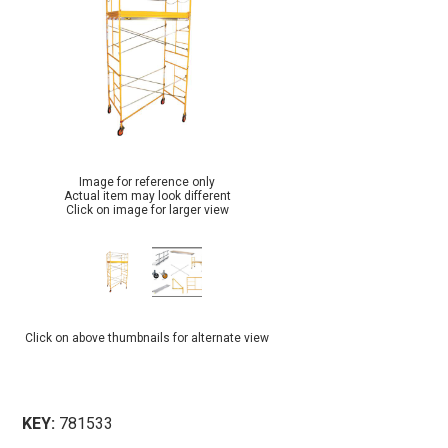
Image for reference only
Actual item may look different
Click on image for larger view
Click on above thumbnails for alternate view
KEY:
781533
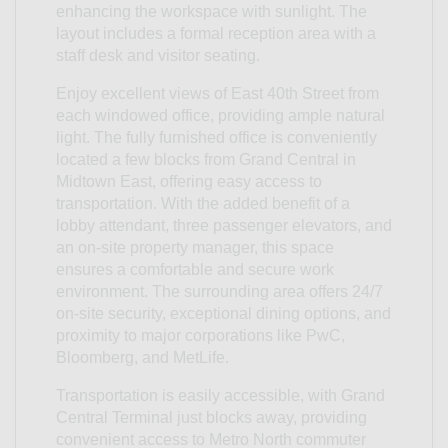
enhancing the workspace with sunlight. The
layout includes a formal reception area with a
staff desk and visitor seating.
Enjoy excellent views of East 40th Street from
each windowed office, providing ample natural
light. The fully furnished office is conveniently
located a few blocks from Grand Central in
Midtown East, offering easy access to
transportation. With the added benefit of a
lobby attendant, three passenger elevators, and
an on-site property manager, this space
ensures a comfortable and secure work
environment. The surrounding area offers 24/7
on-site security, exceptional dining options, and
proximity to major corporations like PwC,
Bloomberg, and MetLife.
Transportation is easily accessible, with Grand
Central Terminal just blocks away, providing
convenient access to Metro North commuter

##########

• **THE TASK**
Exact copy, no pictures: please print every record above as written.

• **YOUR SOLUTION**
Image for reference only
Actual item may look different
Click on image for larger view
Click on above thumbnails for alternate view
KEY:
781533
enhancing the workspace with sunlight. The
layout includes a formal reception area with a
staff desk and visitor seating.
Enjoy excellent views of East 40th Street from
each windowed office, providing ample natural
light. The fully furnished office is conveniently
located a few blocks from Grand Central in
Midtown East, offering easy access to
transportation. With the added benefit of a
lobby attendant, three passenger elevators, and
an on-site property manager, this space
ensures a comfortable and secure work
environment. The surrounding area offers 24/7
on-site security, exceptional dining options, and
proximity to major corporations like PwC,
Bloomberg, and MetLife.
Transportation is easily accessible, with Grand
Central Terminal just blocks away, providing
convenient access to Metro North commuter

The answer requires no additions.